Going Against The Grain After Orlando Shooting, LGBT Groups Embrace Guns
More members of the LGBT community than ever are feeling the need to feel safe in their home.
After the June 12 terrorist attack where 49 people were killed at a gay nightclub in Orlando many member of the LGBT community report feeling a growing sense of uneasiness. With the increasing threat from anti-gay Muslim extremists and this deadly attack, there is plenty of justification for their concerns. Orlando was the deadliest mass shooting by a single shooter, the deadliest incident of violence against LGBT people in United States history, and the deadliest terrorist attack in the United States since the September 11 attacks in 2001.

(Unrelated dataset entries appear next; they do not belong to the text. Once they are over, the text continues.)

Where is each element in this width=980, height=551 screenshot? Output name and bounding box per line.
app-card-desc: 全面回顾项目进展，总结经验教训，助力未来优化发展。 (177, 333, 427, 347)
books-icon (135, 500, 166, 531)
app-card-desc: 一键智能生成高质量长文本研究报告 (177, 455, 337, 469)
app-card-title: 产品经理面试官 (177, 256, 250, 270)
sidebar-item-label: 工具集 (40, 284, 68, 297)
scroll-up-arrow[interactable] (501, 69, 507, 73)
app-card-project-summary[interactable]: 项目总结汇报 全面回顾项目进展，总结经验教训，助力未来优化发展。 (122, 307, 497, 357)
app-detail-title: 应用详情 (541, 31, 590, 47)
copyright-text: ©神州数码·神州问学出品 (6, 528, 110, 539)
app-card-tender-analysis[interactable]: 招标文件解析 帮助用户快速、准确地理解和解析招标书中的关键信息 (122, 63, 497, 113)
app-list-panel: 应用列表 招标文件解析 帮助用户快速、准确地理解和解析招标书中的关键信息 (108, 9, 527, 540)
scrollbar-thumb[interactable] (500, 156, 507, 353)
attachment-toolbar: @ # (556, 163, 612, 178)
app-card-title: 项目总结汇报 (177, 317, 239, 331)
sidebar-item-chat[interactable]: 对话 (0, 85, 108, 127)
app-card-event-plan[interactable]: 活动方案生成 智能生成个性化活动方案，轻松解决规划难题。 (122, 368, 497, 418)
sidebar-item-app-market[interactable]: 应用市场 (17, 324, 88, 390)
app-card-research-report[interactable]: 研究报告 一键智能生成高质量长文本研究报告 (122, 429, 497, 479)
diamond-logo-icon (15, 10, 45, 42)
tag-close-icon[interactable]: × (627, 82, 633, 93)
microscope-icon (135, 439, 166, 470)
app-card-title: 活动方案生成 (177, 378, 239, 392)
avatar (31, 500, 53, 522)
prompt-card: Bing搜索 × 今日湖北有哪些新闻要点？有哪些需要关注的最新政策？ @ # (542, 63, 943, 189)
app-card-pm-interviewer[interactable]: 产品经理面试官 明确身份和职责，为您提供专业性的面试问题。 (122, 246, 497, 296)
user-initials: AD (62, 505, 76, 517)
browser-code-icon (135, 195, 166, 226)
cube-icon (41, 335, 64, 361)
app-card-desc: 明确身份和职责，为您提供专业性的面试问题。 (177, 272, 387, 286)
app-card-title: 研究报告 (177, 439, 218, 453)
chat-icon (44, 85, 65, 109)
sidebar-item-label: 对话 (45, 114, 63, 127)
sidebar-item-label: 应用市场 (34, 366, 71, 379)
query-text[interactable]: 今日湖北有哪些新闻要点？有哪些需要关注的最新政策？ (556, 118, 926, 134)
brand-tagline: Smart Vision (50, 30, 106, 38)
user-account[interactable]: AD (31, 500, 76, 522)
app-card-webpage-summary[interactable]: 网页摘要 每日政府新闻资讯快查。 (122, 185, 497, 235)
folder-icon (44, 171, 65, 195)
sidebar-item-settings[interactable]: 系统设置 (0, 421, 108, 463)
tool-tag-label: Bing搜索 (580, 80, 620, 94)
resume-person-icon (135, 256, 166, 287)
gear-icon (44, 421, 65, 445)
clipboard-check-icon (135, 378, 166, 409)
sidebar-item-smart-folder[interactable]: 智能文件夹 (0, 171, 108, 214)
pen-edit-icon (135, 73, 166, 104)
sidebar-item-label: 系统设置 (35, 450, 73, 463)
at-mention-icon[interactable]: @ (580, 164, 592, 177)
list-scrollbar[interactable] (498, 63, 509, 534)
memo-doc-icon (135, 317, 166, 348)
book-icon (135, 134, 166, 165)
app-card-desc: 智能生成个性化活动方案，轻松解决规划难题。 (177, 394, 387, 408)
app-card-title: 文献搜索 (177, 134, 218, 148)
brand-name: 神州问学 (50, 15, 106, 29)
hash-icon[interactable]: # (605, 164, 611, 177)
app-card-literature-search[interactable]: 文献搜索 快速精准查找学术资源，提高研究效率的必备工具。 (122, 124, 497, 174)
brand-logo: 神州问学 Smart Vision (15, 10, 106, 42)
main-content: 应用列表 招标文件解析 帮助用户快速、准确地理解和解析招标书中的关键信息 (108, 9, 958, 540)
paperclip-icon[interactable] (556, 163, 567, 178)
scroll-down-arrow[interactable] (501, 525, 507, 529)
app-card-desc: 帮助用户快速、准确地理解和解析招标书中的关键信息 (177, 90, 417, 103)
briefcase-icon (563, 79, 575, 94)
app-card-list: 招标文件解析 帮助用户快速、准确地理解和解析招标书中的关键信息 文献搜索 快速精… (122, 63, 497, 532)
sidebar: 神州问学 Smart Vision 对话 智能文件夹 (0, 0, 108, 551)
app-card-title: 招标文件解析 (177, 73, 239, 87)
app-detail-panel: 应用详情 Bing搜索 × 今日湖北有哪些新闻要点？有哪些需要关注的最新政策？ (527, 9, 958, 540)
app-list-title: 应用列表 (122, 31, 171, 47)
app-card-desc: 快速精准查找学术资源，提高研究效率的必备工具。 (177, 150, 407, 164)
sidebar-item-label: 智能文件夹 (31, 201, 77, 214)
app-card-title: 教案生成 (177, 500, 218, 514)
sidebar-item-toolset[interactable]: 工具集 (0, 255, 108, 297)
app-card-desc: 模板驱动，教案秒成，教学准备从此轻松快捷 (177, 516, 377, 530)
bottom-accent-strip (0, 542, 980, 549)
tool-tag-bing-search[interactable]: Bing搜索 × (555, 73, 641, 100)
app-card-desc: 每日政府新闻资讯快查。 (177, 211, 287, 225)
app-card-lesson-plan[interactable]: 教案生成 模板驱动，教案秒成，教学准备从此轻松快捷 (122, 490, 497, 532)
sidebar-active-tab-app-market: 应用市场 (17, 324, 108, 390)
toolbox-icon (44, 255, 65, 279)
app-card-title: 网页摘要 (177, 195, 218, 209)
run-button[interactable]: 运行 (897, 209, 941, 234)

While many LGBT groups are now calling out for greater gun control, there is a surge of members who think it is time to take their safety into their own hand.
From the LA Times
In the days after 49 people were fatally shot at the Pulse gay nightclub in Orlando, Fla., 38-year-old television editor Jonathan Fischer wanted to do something to make his community safer. So he started the West Hollywood chapter of the Pink Pistols — a loosely organized, national LGBT gun group.

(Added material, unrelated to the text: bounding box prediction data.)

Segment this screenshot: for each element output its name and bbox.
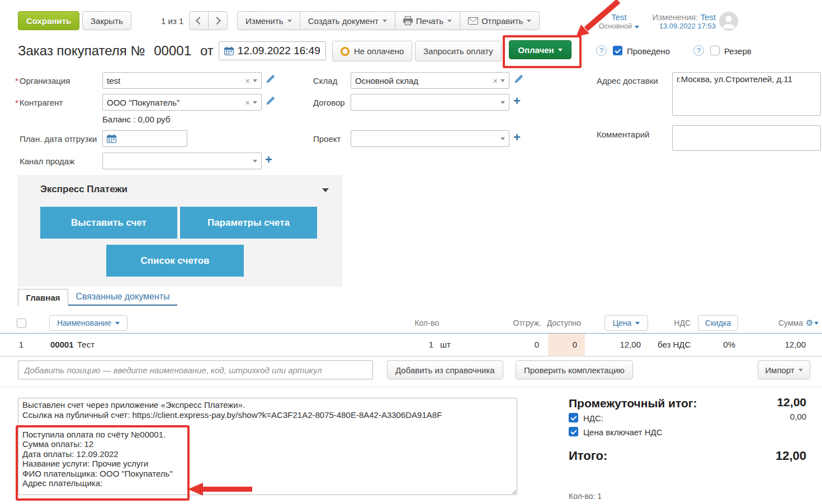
chevron-down-icon (287, 20, 292, 22)
add-contract-button[interactable]: + (513, 96, 521, 107)
issue-invoice-button[interactable]: Выставить счет (40, 207, 177, 239)
project-label: Проект (313, 134, 341, 144)
organization-field[interactable]: test × (102, 72, 262, 89)
select-all-checkbox[interactable] (17, 318, 26, 328)
add-from-catalog-button[interactable]: Добавить из справочника (387, 360, 503, 379)
chevron-down-icon[interactable] (500, 79, 505, 82)
reserve-label: Резерв (724, 46, 752, 56)
sum-column-header: Сумма (744, 318, 803, 327)
row-price[interactable]: 12,00 (598, 334, 641, 356)
ship-date-label: План. дата отгрузки (20, 134, 97, 144)
invoice-params-button[interactable]: Параметры счета (180, 207, 317, 239)
check-completeness-button[interactable]: Проверить комплектацию (516, 360, 633, 379)
required-marker: * (15, 76, 18, 85)
chevron-down-icon[interactable] (253, 79, 257, 82)
clear-icon[interactable]: × (245, 76, 250, 85)
warehouse-field[interactable]: Основной склад × (351, 72, 509, 89)
price-column-button[interactable]: Цена (604, 315, 648, 331)
row-unit: шт (440, 334, 451, 356)
vat-checkbox[interactable] (569, 413, 578, 422)
edit-pencil-icon[interactable] (266, 96, 275, 106)
name-column-button[interactable]: Наименование (49, 315, 127, 331)
changes-datetime[interactable]: 13.09.2022 17:53 (643, 22, 716, 30)
import-button[interactable]: Импорт (758, 360, 810, 379)
calendar-icon (224, 46, 234, 55)
collapse-chevron-icon[interactable] (322, 188, 329, 192)
print-button[interactable]: Печать (395, 11, 460, 30)
save-button[interactable]: Сохранить (18, 11, 79, 30)
document-date-field[interactable]: 12.09.2022 16:49 (219, 41, 326, 60)
vat-included-checkbox[interactable] (569, 427, 578, 436)
column-settings-gear-icon[interactable]: ⚙ (806, 318, 813, 328)
delivery-address-input[interactable]: г.Москва, ул.Строителей, д.11 (672, 72, 821, 116)
invoice-list-button[interactable]: Список счетов (106, 245, 244, 277)
document-number[interactable]: 00001 (154, 43, 191, 59)
qty-column-header: Кол-во (386, 318, 439, 327)
document-datetime[interactable]: 12.09.2022 16:49 (238, 45, 320, 57)
request-payment-button[interactable]: Запросить оплату (415, 41, 502, 61)
contract-field[interactable] (351, 94, 509, 111)
chevron-down-icon[interactable] (253, 160, 257, 163)
edit-pencil-icon[interactable] (266, 74, 275, 84)
tab-linked-documents[interactable]: Связанные документы (68, 289, 177, 306)
row-qty[interactable]: 1 (391, 334, 433, 356)
add-position-input[interactable] (18, 360, 373, 379)
prev-record-button[interactable] (189, 11, 209, 30)
status-not-paid-button[interactable]: Не оплачено (332, 41, 412, 61)
row-number: 1 (17, 334, 26, 356)
reserve-checkbox[interactable] (710, 46, 720, 55)
vat-column-header: НДС (657, 318, 691, 327)
comment-input[interactable] (672, 125, 821, 151)
tab-main[interactable]: Главная (18, 289, 68, 306)
order-notes-input[interactable]: Выставлен счет через приложение «Экспрес… (18, 398, 517, 495)
row-shipped: 0 (503, 334, 539, 356)
annotation-arrow-top (569, 0, 621, 39)
row-discount[interactable]: 0% (702, 334, 735, 356)
express-payments-panel: Экспресс Платежи Выставить счет Параметр… (18, 175, 342, 287)
add-project-button[interactable]: + (513, 132, 521, 143)
discount-column-button[interactable]: Скидка (698, 315, 738, 331)
status-paid-button[interactable]: Оплачен (509, 40, 571, 59)
row-sum: 12,00 (760, 334, 806, 356)
add-sales-channel-button[interactable]: + (265, 154, 272, 165)
conducted-label: Проведено (627, 46, 670, 56)
counterparty-field[interactable]: ООО "Покупатель" × (102, 94, 262, 111)
avatar[interactable] (719, 12, 738, 31)
ship-date-field[interactable] (102, 130, 187, 147)
pager-label: 1 из 1 (161, 16, 183, 26)
sales-channel-field[interactable] (102, 153, 262, 169)
clear-icon[interactable]: × (245, 98, 250, 107)
chevron-down-icon[interactable] (814, 322, 819, 325)
row-name[interactable]: Тест (77, 334, 95, 356)
import-label: Импорт (765, 365, 794, 375)
counterparty-value: ООО "Покупатель" (107, 98, 245, 107)
changes-info-block: Изменения: Test 13.09.2022 17:53 (643, 12, 716, 30)
row-code[interactable]: 00001 (50, 334, 74, 356)
chevron-down-icon[interactable] (253, 101, 257, 104)
project-field[interactable] (351, 130, 509, 147)
conducted-checkbox[interactable] (613, 46, 622, 55)
total-label: Итого: (569, 449, 607, 463)
close-button[interactable]: Закрыть (82, 11, 131, 30)
changes-user[interactable]: Test (700, 12, 716, 22)
table-row[interactable]: 0 1 00001 Тест 1 шт 0 12,00 без НДС 0% 1… (0, 334, 822, 356)
help-icon[interactable]: ? (596, 45, 607, 56)
calendar-icon[interactable] (107, 134, 116, 143)
create-document-button[interactable]: Создать документ (300, 11, 395, 30)
warehouse-label: Склад (313, 76, 337, 85)
row-vat[interactable]: без НДС (658, 334, 691, 356)
chevron-down-icon (382, 20, 387, 22)
tab-linked-documents-label: Связанные документы (75, 292, 169, 302)
send-button[interactable]: Отправить (460, 11, 540, 30)
edit-button[interactable]: Изменить (237, 11, 300, 30)
next-record-button[interactable] (208, 11, 228, 30)
edit-pencil-icon[interactable] (514, 74, 523, 84)
chevron-down-icon[interactable] (500, 101, 505, 104)
section-divider (0, 387, 822, 387)
vat-label: НДС: (583, 413, 603, 423)
send-button-label: Отправить (481, 16, 523, 26)
chevron-down-icon[interactable] (500, 137, 505, 140)
help-icon[interactable]: ? (693, 45, 704, 56)
express-panel-title: Экспресс Платежи (40, 184, 127, 195)
clear-icon[interactable]: × (493, 76, 498, 85)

“If someone was to try and break into my home, and especially if someone were armed, I don’t want to fight back with a kitchen knife,” Fischer said. “And I don’t think that’s extremist or crazy.”
It’s a stark contrast to how the overwhelming majority of LGBT activists and organizations responded to the Orlando massacre, which has sparked calls within the community for gun control.
In the wake of the shooting, some gay bars like the Abbey in West Hollywood beefed up security. The same day as the Orlando mass shooting, L.A.’s annual gay pride parade was rattled after a heavily armed man en route to the event was arrested.
For all the anxiety Orlando has caused, many gay activists say becoming armed is not the answer.
“Some people say you need a gun to protect yourself from the bad guys. We just fundamentally disagree with that,” said Rick Zbur, executive director of Equality California. “We don’t want to live in a world where you have to be packing heat to live your daily life.”
But for a small subset of the community, Orlando has become a call to arms.
When the firearms instructor at the range near Piru asked each person in the class why he or she was there, Fischer ticked off several reasons and mentioned the Pink Pistols.
“What is the Pink Pistols group?” a man asked.
There was a pause.
“We’re — a gay gun group,” Fischer said hesitantly. He tried quickly to explain.
“No, that’s awesome,” the man said, nodding reassuringly.
Interest in the Pink Pistols has increased since the Orlando attack, with new chapters springing up across the country, including the West Hollywood chapter and another one in North Hollywood. There was such an outpouring of support from firearms trainers, many of them straight, that the Pink Pistols’ website now has a map listing LGBT-friendly firearms instructors in every state.
The week of the attack, signs depicting a rainbow-colored Gadsden flag and the hashtag #ShootBack appeared in West Hollywood, where an estimated 46% of the population identifies as lesbian, gay, bisexual or transgender. City officials were outraged.
“Even during our heightened days of civil disobedience and protest, we have only advocated peaceful means, never arming ourselves and retaliating with violence,” said City Councilman John Duran, who is gay.
Gwendolyn Patton, the national spokeswoman for the Pink Pistols, has spent the summer trying to keep up with the all inquiries about the group and how to start new chapters.
“People don’t like to feel helpless,” said Patton, a lesbian who lives outside Philadelphia.
The Pink Pistols has received a mostly negative response from the broader LGBT community, she said. Some LGBT centers, she said, have even specifically banned the Pink Pistols from using their facilities.
The group dates to 2000 when gay author and journalist Jonathan Rauch wrote an article for Salon.com calling for gay people to “set up Pink Pistols task forces,” get licensed to carry guns and arm themselves to protect their community.”
“Not all that many gay people would need to carry guns, as long as gay-bashers couldn’t tell which ones did,” Rauch wrote.
Rauch told The Times he wrote the article at a time when the brutal murder of gay college student Matthew Shepard was still fresh in the public consciousness. It woke people up, he said, to what gay people had known all along: “that we were targets of day-to-day terrorism.”
“There is a huge amount of anti-gay stereotype in America that has to do with weakness — people calling us limp-wristed and fairies,” Rauch said. “Over the years, many gay people came to internalize this stereotype and assume that we are weak and defenseless, and of course we are not.”
The first Pink Pistols chapter, taking its name directly from Rauch’s article, was started in Boston just after its publication, Patton said. Today, there are 50 chapters in the U.S. and Canada.